• **EXERCISE INPUTS**
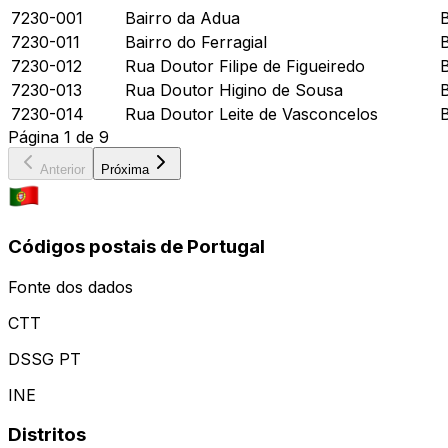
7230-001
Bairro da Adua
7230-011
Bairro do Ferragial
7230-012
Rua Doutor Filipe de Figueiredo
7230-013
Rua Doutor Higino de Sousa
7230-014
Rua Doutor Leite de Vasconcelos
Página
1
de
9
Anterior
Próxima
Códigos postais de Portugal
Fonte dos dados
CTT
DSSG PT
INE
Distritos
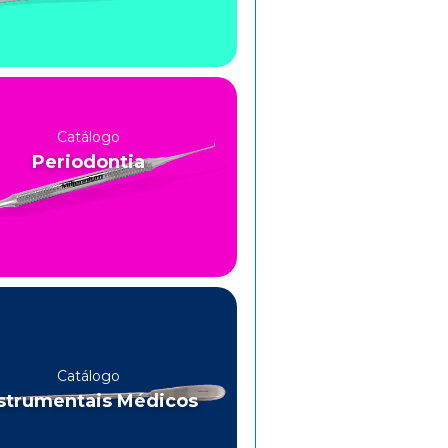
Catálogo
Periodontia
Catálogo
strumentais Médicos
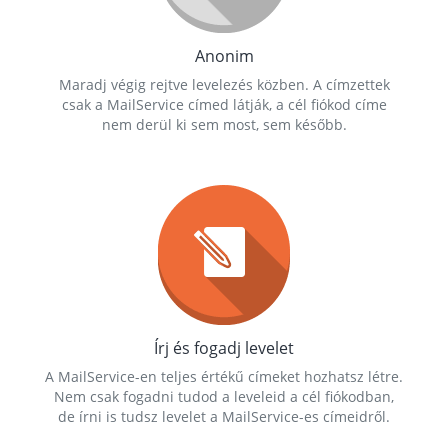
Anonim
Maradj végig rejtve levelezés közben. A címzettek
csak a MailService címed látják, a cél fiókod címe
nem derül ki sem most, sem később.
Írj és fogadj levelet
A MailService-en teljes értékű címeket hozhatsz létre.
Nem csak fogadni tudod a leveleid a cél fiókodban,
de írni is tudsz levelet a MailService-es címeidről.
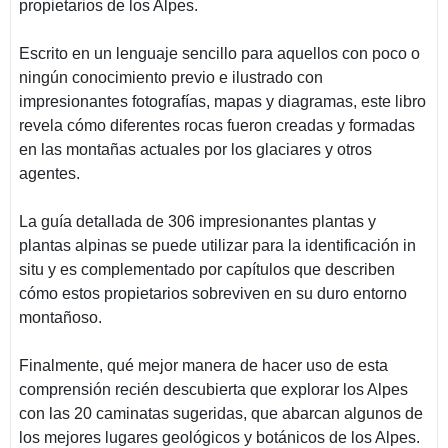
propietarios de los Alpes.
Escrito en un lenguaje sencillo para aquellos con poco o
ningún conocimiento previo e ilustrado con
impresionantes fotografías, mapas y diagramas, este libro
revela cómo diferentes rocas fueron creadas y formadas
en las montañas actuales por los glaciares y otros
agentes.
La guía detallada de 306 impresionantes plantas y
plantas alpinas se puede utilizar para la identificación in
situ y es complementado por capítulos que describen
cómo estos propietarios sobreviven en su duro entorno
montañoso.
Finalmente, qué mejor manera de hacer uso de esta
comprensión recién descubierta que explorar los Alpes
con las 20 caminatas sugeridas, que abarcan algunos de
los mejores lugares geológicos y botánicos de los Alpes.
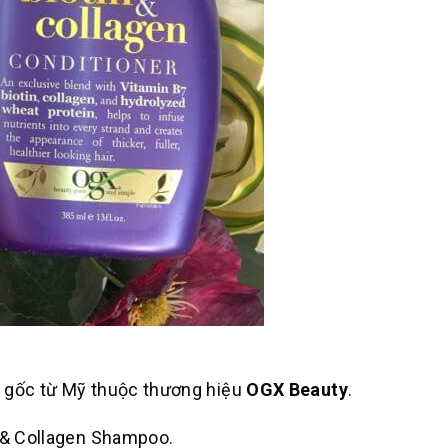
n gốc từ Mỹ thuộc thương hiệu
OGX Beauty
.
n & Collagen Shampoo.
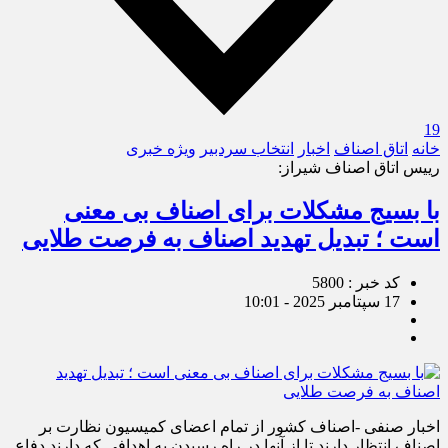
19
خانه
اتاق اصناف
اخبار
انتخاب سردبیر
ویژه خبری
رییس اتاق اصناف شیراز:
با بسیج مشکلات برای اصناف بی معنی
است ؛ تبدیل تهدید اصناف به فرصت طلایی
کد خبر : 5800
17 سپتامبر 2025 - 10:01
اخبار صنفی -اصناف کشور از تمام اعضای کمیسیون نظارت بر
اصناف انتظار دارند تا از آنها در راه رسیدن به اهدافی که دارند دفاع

• **TRY IT**
Begin at the line containing "کد خبر : 5800" and reproduce each line through the end of the records above.

• **OUTPUT OF THE TASK**
کد خبر : 5800
17 سپتامبر 2025 - 10:01
اخبار صنفی -اصناف کشور از تمام اعضای کمیسیون نظارت بر
اصناف انتظار دارند تا از آنها در راه رسیدن به اهدافی که دارند دفاع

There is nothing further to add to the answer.